*HOW TO COMPLETE THIS TASK*. Your answer should be the line containing "لینک های مفید" and each line after it through the end of the data below, repeated exactly.

*STUDY MATERIAL*.

☆ ☆ ☆ ☆

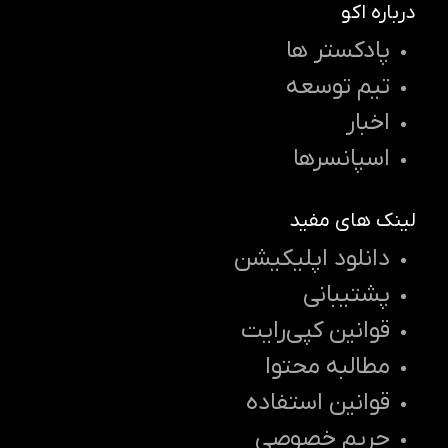
درباره اکو
پادکستر ها
تیم توسعه
اخبار
اسپانسرها
لینک های مفید
دانلود اپلیکیشن
پشتیبانی
قوانین کپی‌رایت
مطالبه محتوا
قوانین استفاده
حریم خصوصی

☆ ☆ ☆ ☆

*RESULT OF THE TASK*.
لینک های مفید
دانلود اپلیکیشن
پشتیبانی
قوانین کپی‌رایت
مطالبه محتوا
قوانین استفاده
حریم خصوصی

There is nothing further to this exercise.